Pictures aside, write out the data exactly as it reads.

=== Begin Enclosure ===

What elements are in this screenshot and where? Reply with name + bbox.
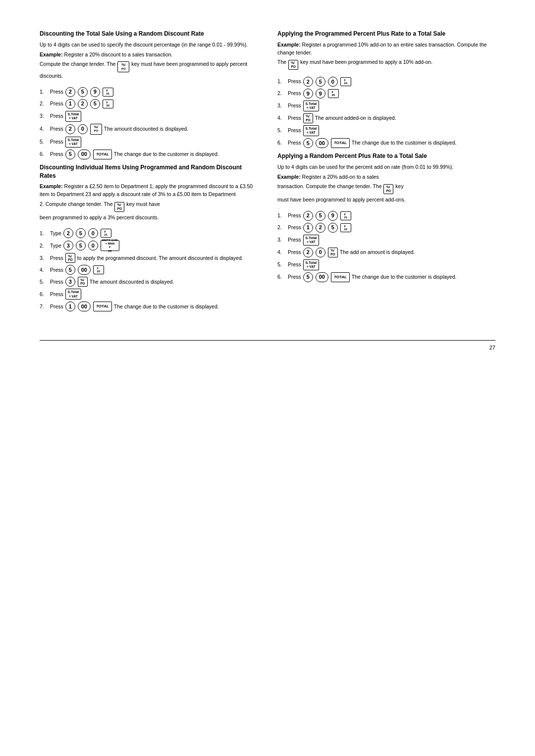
key-3: 3 [63, 241, 73, 251]
key-dept7: F21 [340, 211, 351, 220]
key-9: 9 [90, 87, 100, 97]
key-dept5: F24 [340, 77, 351, 86]
section-pct-plus-programmed-body: Example: Register a programmed 10% add-o… [277, 41, 495, 70]
step-2-3: 3. Press %/PO to apply the programmed di… [40, 253, 258, 263]
key-5f: 5 [65, 265, 75, 275]
key-00: 00 [78, 150, 91, 159]
section-pct-plus-random: Applying a Random Percent Plus Rate to a… [277, 152, 495, 282]
key-00d: 00 [316, 138, 328, 148]
pct-key-inline: %/PO [117, 61, 129, 72]
page-number-bar: 27 [40, 340, 495, 351]
key-pct6: %/PO [328, 248, 338, 257]
key-total-4: TOTAL [331, 272, 350, 282]
page-content: Discounting the Total Sale Using a Rando… [40, 30, 495, 320]
left-column: Discounting the Total Sale Using a Rando… [40, 30, 258, 320]
key-3b: 3 [65, 277, 75, 287]
key-subtotal-6: S.Total= VAT [303, 235, 319, 246]
key-pct-inline3: %/PO [288, 60, 298, 70]
key-2h: 2 [303, 248, 313, 257]
key-total-1: TOTAL [93, 150, 112, 159]
key-5h: 5 [303, 138, 313, 148]
key-subtotal-2: S.Total= VAT [65, 137, 81, 148]
body3-text: The %/PO key must have been programmed t… [277, 58, 495, 70]
step-list-4: 1. Press 2 5 9 F21 2. Press 1 2 5 F22 3. [277, 211, 495, 282]
key-5i: 5 [316, 211, 325, 221]
step-1-3: 3. Press S.Total= VAT [40, 111, 258, 122]
step-1-5: 5. Press S.Total= VAT [40, 137, 258, 148]
section-pct-plus-programmed: Applying the Programmed Percent Plus Rat… [277, 30, 495, 148]
right-column: Applying the Programmed Percent Plus Rat… [277, 30, 495, 320]
key-total-3: TOTAL [331, 138, 350, 148]
key-dept6: F25 [328, 89, 339, 98]
step-2-4: 4. Press 5 00 F22 [40, 265, 258, 275]
section-pct-plus-programmed-title: Applying the Programmed Percent Plus Rat… [277, 30, 495, 38]
key-5: 5 [78, 87, 88, 97]
step-1-1: 1. Press 2 5 9 F21 [40, 87, 258, 97]
step-2-2: 2. Type 3 5 0 DEP'T CHK= MNRF23 [40, 240, 258, 251]
step-2-7: 7. Press 1 00 TOTAL The change due to th… [40, 302, 258, 311]
key-00b: 00 [78, 265, 91, 275]
key-0d: 0 [328, 77, 338, 87]
step-list-1: 1. Press 2 5 9 F21 2. Press 1 2 5 F22 3. [40, 87, 258, 159]
key-0c: 0 [88, 241, 98, 251]
step-3-4: 4. Press %/PO The amount added-on is dis… [277, 113, 495, 123]
step-4-3: 3. Press S.Total= VAT [277, 235, 495, 246]
step2-text: 2. Compute change tender. The %/PO key m… [40, 201, 258, 212]
key-2: 2 [78, 99, 88, 109]
step-2-5: 5. Press 3 %/PO The amount discounted is… [40, 277, 258, 287]
key-dept2: F22 [103, 100, 113, 108]
step-4-1: 1. Press 2 5 9 F21 [277, 211, 495, 221]
key-pct-inline4: %/PO [383, 184, 393, 194]
key-subtotal-5: S.Total= VAT [303, 125, 319, 136]
section-discount-individual-title: Discounting Individual Items Using Progr… [40, 163, 258, 180]
key-5k: 5 [303, 272, 313, 282]
key-0e: 0 [316, 248, 325, 257]
key-dept4: F22 [93, 265, 104, 274]
key-subtotal-3: S.Total= VAT [65, 289, 81, 300]
key-00c: 00 [78, 302, 91, 311]
example3-text: Example: Register a programmed 10% add-o… [277, 41, 495, 57]
key-00e: 00 [316, 272, 328, 282]
example2-text: Example: Register a £2.50 item to Depart… [40, 183, 258, 199]
key-9: 9 [303, 89, 313, 99]
step-4-2: 2. Press 1 2 5 F22 [277, 223, 495, 233]
key-2f: 2 [303, 211, 313, 221]
key-pct2: %/PO [90, 124, 102, 135]
key-0: 0 [78, 124, 88, 134]
key-5g: 5 [316, 77, 325, 87]
step-4-4: 4. Press 2 0 %/PO The add on amount is d… [277, 248, 495, 257]
key-2e: 2 [303, 77, 313, 87]
body4-text: transaction. Compute the change tender. … [277, 183, 495, 194]
key-dept8: F22 [340, 223, 351, 232]
step2b-text: been programmed to apply a 3% percent di… [40, 214, 258, 222]
key-1: 1 [65, 99, 75, 109]
key-1c: 1 [303, 223, 313, 233]
key-pct5: %/PO [303, 113, 313, 123]
step-2-6: 6. Press S.Total= VAT [40, 289, 258, 300]
step-4-5: 5. Press S.Total= VAT [277, 259, 495, 270]
step-list-2: 1. Type 2 5 0 F21 2. Type 3 5 0 DEP'T CH… [40, 228, 258, 311]
step-2-1: 1. Type 2 5 0 F21 [40, 228, 258, 238]
key-dept3: F21 [101, 229, 111, 238]
key-pct3: %/PO [65, 253, 75, 263]
step-4-6: 6. Press 5 00 TOTAL The change due to th… [277, 272, 495, 282]
key-0b: 0 [88, 228, 98, 238]
body5-text: must have been programmed to apply perce… [277, 196, 495, 204]
step-3-1: 1. Press 2 5 0 F24 [277, 77, 495, 87]
key-subtotal-7: S.Total= VAT [303, 259, 319, 270]
page-number: 27 [489, 345, 495, 351]
section-discount-total: Discounting the Total Sale Using a Rando… [40, 30, 258, 159]
key-pct-inline2: %/PO [114, 202, 124, 212]
step-1-2: 2. Press 1 2 5 F22 [40, 99, 258, 109]
key-5e: 5 [76, 241, 86, 251]
key-2d: 2 [63, 228, 73, 238]
step-1-4: 4. Press 2 0 %/PO The amount discounted … [40, 124, 258, 135]
key-9b: 9 [316, 89, 325, 99]
step-3-5: 5. Press S.Total= VAT [277, 125, 495, 136]
section-discount-total-body: Up to 4 digits can be used to specify th… [40, 41, 258, 80]
key-2c: 2 [65, 124, 75, 134]
body1-text: Compute the change tender. The %/PO key … [40, 60, 258, 80]
key-pct4: %/PO [78, 277, 88, 287]
key-subtotal-1: S.Total= VAT [65, 111, 81, 122]
key-2g: 2 [316, 223, 325, 233]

=== End Enclosure ===

▸ **Written solution**:
What elements are in this screenshot and where? Reply with name + bbox.
key-3: 3 [63, 241, 73, 251]
key-dept7: F21 [340, 211, 351, 220]
key-9: 9 [90, 87, 100, 97]
key-dept5: F24 [340, 77, 351, 86]
section-pct-plus-programmed-body: Example: Register a programmed 10% add-o… [277, 41, 495, 70]
step-2-3: 3. Press %/PO to apply the programmed di… [40, 253, 258, 263]
key-5f: 5 [65, 265, 75, 275]
key-00: 00 [78, 150, 91, 159]
section-pct-plus-random: Applying a Random Percent Plus Rate to a… [277, 152, 495, 282]
key-00d: 00 [316, 138, 328, 148]
pct-key-inline: %/PO [117, 61, 129, 72]
page-number-bar: 27 [40, 340, 495, 351]
key-pct6: %/PO [328, 248, 338, 257]
key-total-4: TOTAL [331, 272, 350, 282]
page-content: Discounting the Total Sale Using a Rando… [40, 30, 495, 320]
left-column: Discounting the Total Sale Using a Rando… [40, 30, 258, 320]
key-3b: 3 [65, 277, 75, 287]
key-subtotal-6: S.Total= VAT [303, 235, 319, 246]
key-pct-inline3: %/PO [288, 60, 298, 70]
key-2h: 2 [303, 248, 313, 257]
key-total-1: TOTAL [93, 150, 112, 159]
key-5h: 5 [303, 138, 313, 148]
key-subtotal-2: S.Total= VAT [65, 137, 81, 148]
body3-text: The %/PO key must have been programmed t… [277, 58, 495, 70]
step-list-4: 1. Press 2 5 9 F21 2. Press 1 2 5 F22 3. [277, 211, 495, 282]
key-5i: 5 [316, 211, 325, 221]
step-1-3: 3. Press S.Total= VAT [40, 111, 258, 122]
step-1-5: 5. Press S.Total= VAT [40, 137, 258, 148]
section-pct-plus-programmed: Applying the Programmed Percent Plus Rat… [277, 30, 495, 148]
right-column: Applying the Programmed Percent Plus Rat… [277, 30, 495, 320]
key-total-3: TOTAL [331, 138, 350, 148]
key-dept6: F25 [328, 89, 339, 98]
step-2-4: 4. Press 5 00 F22 [40, 265, 258, 275]
section-pct-plus-programmed-title: Applying the Programmed Percent Plus Rat… [277, 30, 495, 38]
key-5: 5 [78, 87, 88, 97]
step-1-1: 1. Press 2 5 9 F21 [40, 87, 258, 97]
step-2-2: 2. Type 3 5 0 DEP'T CHK= MNRF23 [40, 240, 258, 251]
step-2-7: 7. Press 1 00 TOTAL The change due to th… [40, 302, 258, 311]
key-00b: 00 [78, 265, 91, 275]
key-0d: 0 [328, 77, 338, 87]
step-list-1: 1. Press 2 5 9 F21 2. Press 1 2 5 F22 3. [40, 87, 258, 159]
key-0c: 0 [88, 241, 98, 251]
step-3-4: 4. Press %/PO The amount added-on is dis… [277, 113, 495, 123]
step-4-3: 3. Press S.Total= VAT [277, 235, 495, 246]
step2-text: 2. Compute change tender. The %/PO key m… [40, 201, 258, 212]
key-2: 2 [78, 99, 88, 109]
step-2-5: 5. Press 3 %/PO The amount discounted is… [40, 277, 258, 287]
key-dept2: F22 [103, 100, 113, 108]
step-4-1: 1. Press 2 5 9 F21 [277, 211, 495, 221]
key-pct-inline4: %/PO [383, 184, 393, 194]
key-subtotal-5: S.Total= VAT [303, 125, 319, 136]
section-discount-individual-title: Discounting Individual Items Using Progr… [40, 163, 258, 180]
key-5k: 5 [303, 272, 313, 282]
key-0e: 0 [316, 248, 325, 257]
key-dept4: F22 [93, 265, 104, 274]
key-subtotal-3: S.Total= VAT [65, 289, 81, 300]
key-00c: 00 [78, 302, 91, 311]
example3-text: Example: Register a programmed 10% add-o… [277, 41, 495, 57]
key-00e: 00 [316, 272, 328, 282]
example2-text: Example: Register a £2.50 item to Depart… [40, 183, 258, 199]
key-9: 9 [303, 89, 313, 99]
step-4-2: 2. Press 1 2 5 F22 [277, 223, 495, 233]
key-2f: 2 [303, 211, 313, 221]
key-pct2: %/PO [90, 124, 102, 135]
key-0: 0 [78, 124, 88, 134]
key-5g: 5 [316, 77, 325, 87]
step-4-4: 4. Press 2 0 %/PO The add on amount is d… [277, 248, 495, 257]
key-2e: 2 [303, 77, 313, 87]
body4-text: transaction. Compute the change tender. … [277, 183, 495, 194]
key-dept8: F22 [340, 223, 351, 232]
step2b-text: been programmed to apply a 3% percent di… [40, 214, 258, 222]
key-1: 1 [65, 99, 75, 109]
key-1c: 1 [303, 223, 313, 233]
key-pct5: %/PO [303, 113, 313, 123]
step-2-6: 6. Press S.Total= VAT [40, 289, 258, 300]
step-4-5: 5. Press S.Total= VAT [277, 259, 495, 270]
step-list-2: 1. Type 2 5 0 F21 2. Type 3 5 0 DEP'T CH… [40, 228, 258, 311]
step-2-1: 1. Type 2 5 0 F21 [40, 228, 258, 238]
key-dept3: F21 [101, 229, 111, 238]
key-pct3: %/PO [65, 253, 75, 263]
step-4-6: 6. Press 5 00 TOTAL The change due to th… [277, 272, 495, 282]
key-0b: 0 [88, 228, 98, 238]
body5-text: must have been programmed to apply perce… [277, 196, 495, 204]
step-3-1: 1. Press 2 5 0 F24 [277, 77, 495, 87]
key-subtotal-7: S.Total= VAT [303, 259, 319, 270]
page-number: 27 [489, 345, 495, 351]
section-discount-total: Discounting the Total Sale Using a Rando… [40, 30, 258, 159]
key-pct-inline2: %/PO [114, 202, 124, 212]
step-1-2: 2. Press 1 2 5 F22 [40, 99, 258, 109]
key-5e: 5 [76, 241, 86, 251]
key-2d: 2 [63, 228, 73, 238]
step-1-4: 4. Press 2 0 %/PO The amount discounted … [40, 124, 258, 135]
key-9b: 9 [316, 89, 325, 99]
step-3-5: 5. Press S.Total= VAT [277, 125, 495, 136]
section-discount-total-body: Up to 4 digits can be used to specify th… [40, 41, 258, 80]
key-2c: 2 [65, 124, 75, 134]
body1-text: Compute the change tender. The %/PO key … [40, 60, 258, 80]
key-pct4: %/PO [78, 277, 88, 287]
key-subtotal-1: S.Total= VAT [65, 111, 81, 122]
key-2g: 2 [316, 223, 325, 233]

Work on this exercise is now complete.